Он делает глубокий вдох, а затем непринужденно продолжает разговор. — Как я уже говорил, в Сопротивление входят как Обыкновенные, так и Элитные, включая Глушителей, Чтецов разума и Контролеров. Поскольку король также пытался уничтожить Фаталов и продолжает это делать, они тоже хотят справедливости. Другие Элитные присоединились к этому делу по своим собственным причинам. Те, кто достаточно задумывается об этом, не верят в идею, что Обыкновенные были внезапно изгнаны из-за болезни.
— Значит, члены Сопротивления не верят, что Обыкновенные ослабляют Элиту, — говорю я, наблюдая за тем, как Калум кивает. — Есть ли у кого-нибудь доказательства, которые можно использовать против короля и его Целителей?
Глаза Калума ищут мои, прежде чем он вздыхает. — Нет, у нас нет доказательств.
Ленни добавляет: — Мы просто илийцы, которым не все равно, лишь бы понять, что это не сходится. Обыкновенные жили с Элитными десятилетиями до Чистки, и даже сейчас они прячутся под носом у короля и живут бок о бок с Элитными, не жалуясь на уменьшение способностей. — Он вздыхает. — Но если король и его Целители сказали, что Обыкновенные больны, большинство Элитных не задумается, если это означает, что их силы и жизни под угрозой.
Я медленно киваю, поскольку мой мозг снова захлестнули вопросы.
Какова цель Сопротивления и что я могу им предложить?

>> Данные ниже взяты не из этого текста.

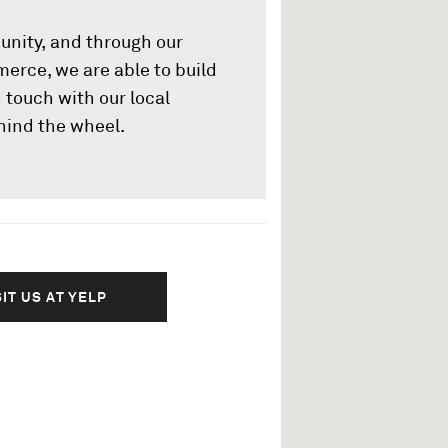
unity, and through our
rce, we are able to build
 touch with our local
hind the wheel.
SIT US AT YELP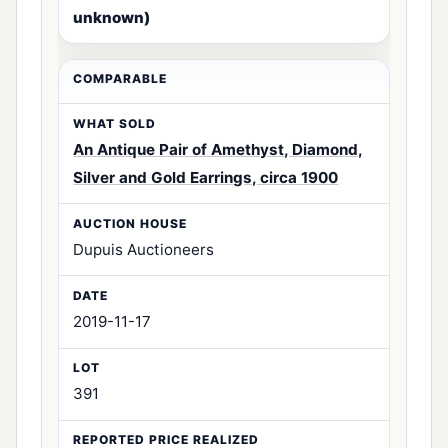
unknown)
An Antique Pair of Amethyst, Diamond,
Silver and Gold Earrings, circa 1900
Dupuis Auctioneers
2019-11-17
391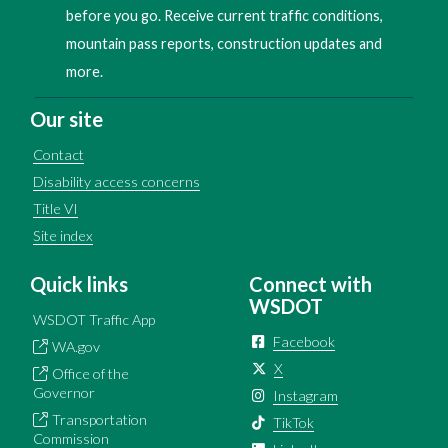
before you go. Receive current traffic conditions,
mountain pass reports, construction updates and
more.
Our site
Contact
Disability access concerns
Title VI
Site index
Quick links
Connect with
WSDOT
WSDOT Traffic App
Facebook
WA.gov
X
Office of the
Governor
Instagram
Transportation
TikTok
Commission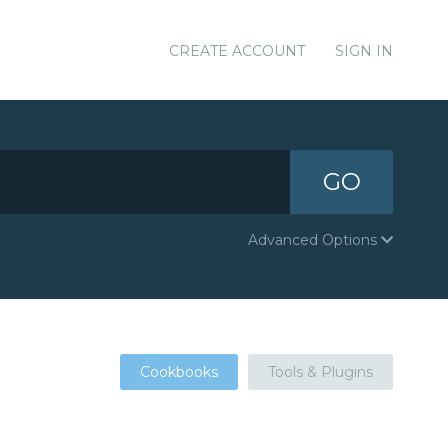
CREATE ACCOUNT
SIGN IN
GO
Advanced Options
Cookbooks
Tools & Plugins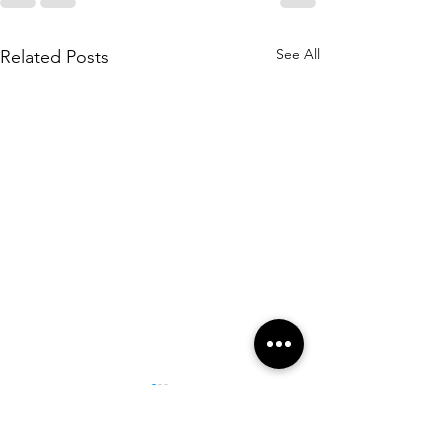
See All
Related Posts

Я открываю рот, чтобы спросить об этом, но Калум опережает меня. — Сопротивление наконец-то готово к действиям. И в отличие от того, что говорил о нас король, мы не радикалы, которые убивают ради забавы. Мы хотим справедливости. Мы хотим, чтобы правда была сказана. Мы хотим, чтобы Обыкновенные и Фаталы снова жили в мире с остальными Элитными. Чтобы на них не охотились и не убивали за то, что они не могут контролировать, только потому, что король хочет создать общество Элитных и готов лгать об Обыкновенных, чтобы добиться этого. Вот наша цель. Это наше дело.
И это именно то, чего я хочу, именно то, на что я надеялась всю свою жизнь. Быть принятой и свободной.
И тогда я понимаю, как сильно я хочу быть частью этого. Как сильно я хочу помочь и что-то изменить. Мне кажется, я всю жизнь ждала, что найду такое предназначение.
— А как же бал? — бурчу я. — Зачем нападать на балу?
Ленни и Калум обмениваются взглядами, после чего последний вздыхает и говорит: — Наше нападение было для нас такой же неожиданностью, как и для гостей. — Я вспоминаю, как неподготовленными выглядели немногочисленные члены Сопротивления, как они пытались с боем выбраться из бального зала.
— Это никогда не входило в план, — поясняет Ленни, когда я поднимаю бровь, призывая его к дальнейшим объяснениям. — В общем, бал был идеальным прикрытием для того, чтобы пробраться в замок небольшой группой и обыскать его, используя праздник как отвлекающий маневр. И, скажем так, их поймали.
Мой взгляд скользит к Финну. — Ты был там и сбежал. Что случилось?
Финн прочищает горло. — Не буду утомлять тебя подробностями, но стражник нашел меня в заднем коридоре во время обыска, и ему показалось подозрительным, что мальчик-слуга находится так далеко от места проведения праздника. Поэтому, когда он стал задавать вопросы, я, естественно, соврал. — Он опускает голову, качая ею в пол. — И только когда он притащил меня обратно в бальный зал, я понял, что он Блеф, который чувствует каждую мою ложь.
— Но Финн был не единственным, кого поймали, — мрачно замечает Мира. — Оказалось, что по замку ползало гораздо больше Имперцев, чем предполагалось.
Финн тяжело вздыхает. — Мы все были оснащены бомбами, ножами и капсулами для смертников, хотя и не планировали использовать все это. Но мы незаметно надели свои кожаные доспехи и взяли маски на случай, если нам придется пробиваться наружу. И именно к этому все и шло. Имперец первым привел в действие одну из наших бомб, не зная, что это такое, и тогда в бальном зале начался хаос. Мы пытались бежать, но Элитные начали сражаться с нами, и все, что мы могли сделать, это попытаться пробиться наружу. — Он делает паузу, сглатывая свою печаль. — В конце концов, мы все использовали бомбы, а те, кого поймали, использовали капсулы смертников.
Красивое лицо Лины прищурено от горя, ее следующие слова звучат глухо. — Наши секреты слишком ценны, чтобы их терять, а они были слишком верны, чтобы их разглашать. Они знали, что все равно потеряют свои жизни.
В зале воцаряется тишина, как бы отдавая дань памяти тем, кого они потеряли.